In looking at the school’s College of Law website, they charge $24,010 for Ohio Residents so after the VA paid their share, you would still have $18,618 left to pay. But under the Yellow Ribbon Program, the school could pay up to $9,192 with the VA paying an equal amount. As you can see, this would wipe out the $18,618 that was your responsibility to pay. Sweet!

Author Ron Kness is no longer in the service.

Q: We will have three kids in college at the same time. We have given each of them 12 months of benefit. Can they each collect housing, even though they are all living in the same household?

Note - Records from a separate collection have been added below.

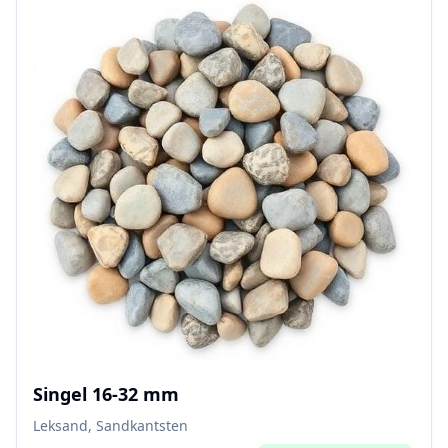
Singel 16-32 mm
Leksand, Sandkantsten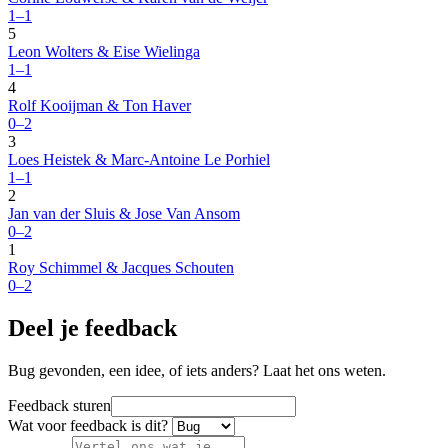
1–1
5
Leon Wolters & Eise Wielinga
1–1
4
Rolf Kooijman & Ton Haver
0–2
3
Loes Heistek & Marc-Antoine Le Porhiel
1–1
2
Jan van der Sluis & Jose Van Ansom
0–2
1
Roy Schimmel & Jacques Schouten
0–2
Deel je feedback
Bug gevonden, een idee, of iets anders? Laat het ons weten.
Feedback sturen
Wat voor feedback is dit?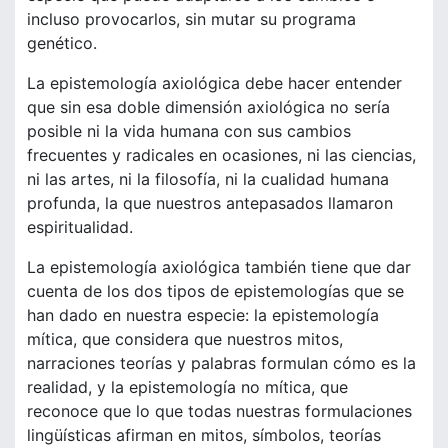
incluso provocarlos, sin mutar su programa
genético.
La epistemología axiológica debe hacer entender
que sin esa doble dimensión axiológica no sería
posible ni la vida humana con sus cambios
frecuentes y radicales en ocasiones, ni las ciencias,
ni las artes, ni la filosofía, ni la cualidad humana
profunda, la que nuestros antepasados llamaron
espiritualidad.
La epistemología axiológica también tiene que dar
cuenta de los dos tipos de epistemologías que se
han dado en nuestra especie: la epistemología
mítica, que considera que nuestros mitos,
narraciones teorías y palabras formulan cómo es la
realidad, y la epistemología no mítica, que
reconoce que lo que todas nuestras formulaciones
lingüísticas afirman en mitos, símbolos, teorías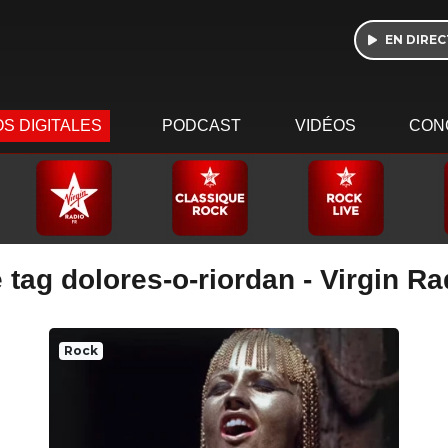
EN DIREC
S DIGITALES
PODCAST
VIDÉOS
CON
 tag dolores-o-riordan - Virgin R
Rock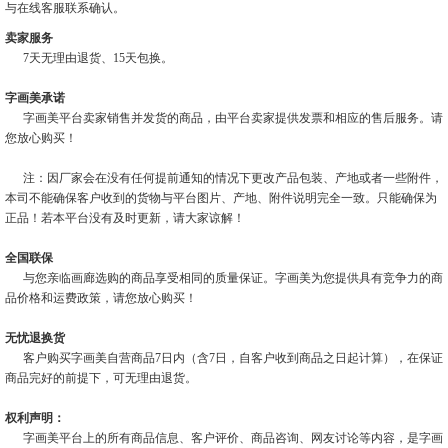
与在线客服联系确认。
卖家服务
7天无理由退货、15天包换。
字画美承诺
字画美平台卖家销售并发货的商品，由平台卖家提供发票和相应的售后服务。请
您放心购买！
注：因厂家会在没有任何提前通知的情况下更改产品包装、产地或者一些附件，
本司不能确保客户收到的货物与平台图片、产地、附件说明完全一致。只能确保为
正品！若本平台没有及时更新，请大家谅解！
全国联保
与您亲临画廊选购的商品享受相同的质量保证。字画美为您提供具有竞争力的商
品价格和运费政策，请您放心购买！
无忧退换货
客户购买字画美自营商品7日内（含7日，自客户收到商品之日起计算），在保证
商品完好的前提下，可无理由退货。
权利声明：
字画美平台上的所有商品信息、客户评价、商品咨询、网友讨论等内容，是字画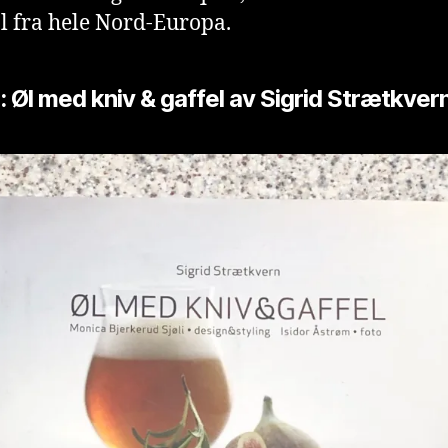
l fra hele Nord-Europa.
: Øl med kniv & gaffel av Sigrid Strætkver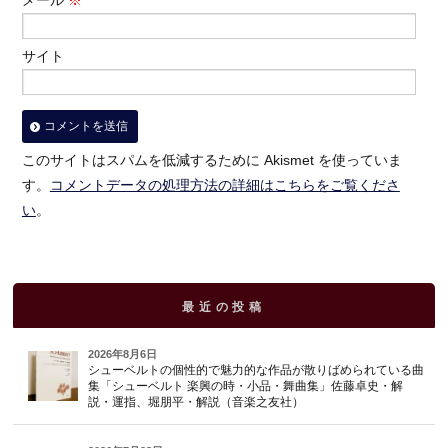
サイト
このサイトはスパムを低減するために Akismet を使っていま
す。
コメントデータの処理方法の詳細はこちらをご覧くださ
い
。
最近の投稿
2026年8月6日
シューベルトの個性的で魅力的な作品が散りばめられている曲
集「シューベルト 楽興の時・小品・舞曲集」佐藤卓史・解
説・運指、堀朋平・解説（音楽之友社）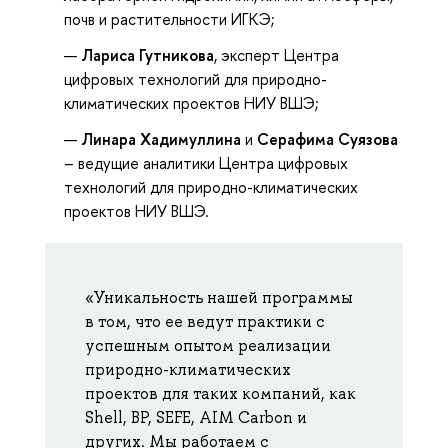
почв и растительности ИГКЭ;
Лариса Гутникова
, эксперт Центра
цифровых технологий для природно-
климатических проектов НИУ ВШЭ;
Линара Хадимуллина
и
Серафима Суязова
– ведущие аналитики Центра цифровых
технологий для природно-климатических
проектов НИУ ВШЭ.
«Уникальность нашей программы
в том, что ее ведут практики с
успешным опытом реализации
природно-климатических
проектов для таких компаний, как
Shell, BP, SEFE, AIM Carbon и
других. Мы работаем с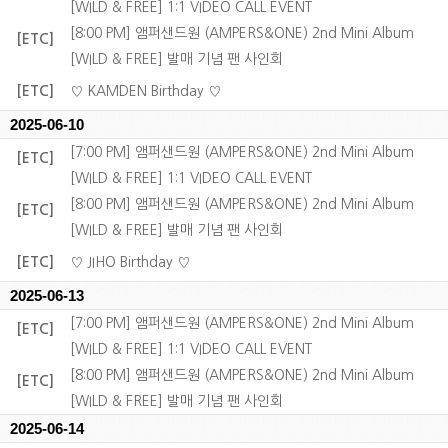
[WILD & FREE] 1:1 VIDEO CALL EVENT
[8:00 PM] 앰퍼샌드원 (AMPERS&ONE) 2nd Mini Album
[ETC]
[WILD & FREE] 발매 기념 팬 사인회
[ETC]
♡ KAMDEN Birthday ♡
2025-06-10
[7:00 PM] 앰퍼샌드원 (AMPERS&ONE) 2nd Mini Album
[ETC]
[WILD & FREE] 1:1 VIDEO CALL EVENT
[8:00 PM] 앰퍼샌드원 (AMPERS&ONE) 2nd Mini Album
[ETC]
[WILD & FREE] 발매 기념 팬 사인회
[ETC]
♡ JIHO Birthday ♡
2025-06-13
[7:00 PM] 앰퍼샌드원 (AMPERS&ONE) 2nd Mini Album
[ETC]
[WILD & FREE] 1:1 VIDEO CALL EVENT
[8:00 PM] 앰퍼샌드원 (AMPERS&ONE) 2nd Mini Album
[ETC]
[WILD & FREE] 발매 기념 팬 사인회
2025-06-14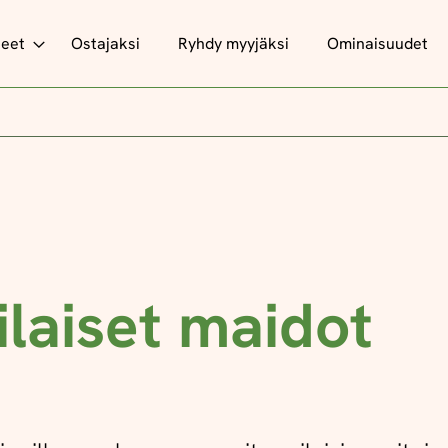
teet
Ostajaksi
Ryhdy myyjäksi
Ominaisuudet
ilaiset maidot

A: Yes they can. That is where the Post 9/11 GI Bill benefits differ between dependents and spouses. If you had given your wife benefits, she would not have qualified for the Monthly Housing Allowance (MHA). However each of your kids can collect their own MHA while still living under your roof (even if they don’t pay any room or board)!

The VA will pay each of their tuitions up to the resident rate if they attend a public school, or up to $19,198.31 per year at a private school. Each semester, (up to the $1,000 per year cap) each kid would get a book stipend that calculates out at $41.67 per credit. If each kid is attending full-time, then the book stipend is enough for two semesters per academic year of school.

As far as the MHA, the amount each would receive is based on the zip code of each of their school, and the number of credit each one takes. To give you an idea of what the average MHA is across America, it is at $1,300 per month right now. To see exactly what each on would get, go to the BAH Calculator. Enter in the school zip code in the Duty Zip Code field and select E-5 from the drop down Pay Grade menu. Click on Calculate.

Once the results comes up, use the “with dependents” figure, even though none of them have any dependents – everyone gets the “with dependents” amount.